### DIRECTIONS FOR THIS TASK
With the images left out, print all of the records below exactly.

### GIVEN DATA

--

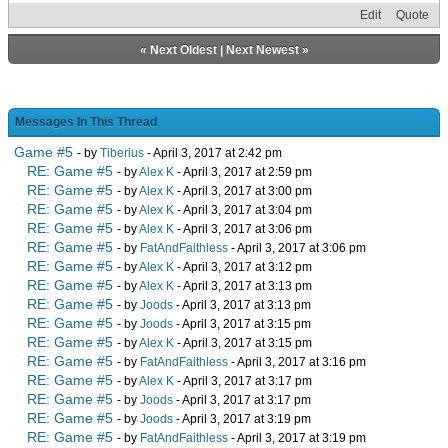
Edit
Quote
«
Next Oldest
|
Next Newest
»
Messages In This Thread
Game #5
- by
Tiberius
- April 3, 2017 at 2:42 pm
RE: Game #5
- by
Alex K
- April 3, 2017 at 2:59 pm
RE: Game #5
- by
Alex K
- April 3, 2017 at 3:00 pm
RE: Game #5
- by
Alex K
- April 3, 2017 at 3:04 pm
RE: Game #5
- by
Alex K
- April 3, 2017 at 3:06 pm
RE: Game #5
- by
FatAndFaithless
- April 3, 2017 at 3:06 pm
RE: Game #5
- by
Alex K
- April 3, 2017 at 3:12 pm
RE: Game #5
- by
Alex K
- April 3, 2017 at 3:13 pm
RE: Game #5
- by
Joods
- April 3, 2017 at 3:13 pm
RE: Game #5
- by
Joods
- April 3, 2017 at 3:15 pm
RE: Game #5
- by
Alex K
- April 3, 2017 at 3:15 pm
RE: Game #5
- by
FatAndFaithless
- April 3, 2017 at 3:16 pm
RE: Game #5
- by
Alex K
- April 3, 2017 at 3:17 pm
RE: Game #5
- by
Joods
- April 3, 2017 at 3:17 pm
RE: Game #5
- by
Joods
- April 3, 2017 at 3:19 pm
RE: Game #5
- by
FatAndFaithless
- April 3, 2017 at 3:19 pm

--

### ANSWER TO THIS TASK
Edit
Quote
«
Next Oldest
|
Next Newest
»
Messages In This Thread
Game #5
- by
Tiberius
- April 3, 2017 at 2:42 pm
RE: Game #5
- by
Alex K
- April 3, 2017 at 2:59 pm
RE: Game #5
- by
Alex K
- April 3, 2017 at 3:00 pm
RE: Game #5
- by
Alex K
- April 3, 2017 at 3:04 pm
RE: Game #5
- by
Alex K
- April 3, 2017 at 3:06 pm
RE: Game #5
- by
FatAndFaithless
- April 3, 2017 at 3:06 pm
RE: Game #5
- by
Alex K
- April 3, 2017 at 3:12 pm
RE: Game #5
- by
Alex K
- April 3, 2017 at 3:13 pm
RE: Game #5
- by
Joods
- April 3, 2017 at 3:13 pm
RE: Game #5
- by
Joods
- April 3, 2017 at 3:15 pm
RE: Game #5
- by
Alex K
- April 3, 2017 at 3:15 pm
RE: Game #5
- by
FatAndFaithless
- April 3, 2017 at 3:16 pm
RE: Game #5
- by
Alex K
- April 3, 2017 at 3:17 pm
RE: Game #5
- by
Joods
- April 3, 2017 at 3:17 pm
RE: Game #5
- by
Joods
- April 3, 2017 at 3:19 pm
RE: Game #5
- by
FatAndFaithless
- April 3, 2017 at 3:19 pm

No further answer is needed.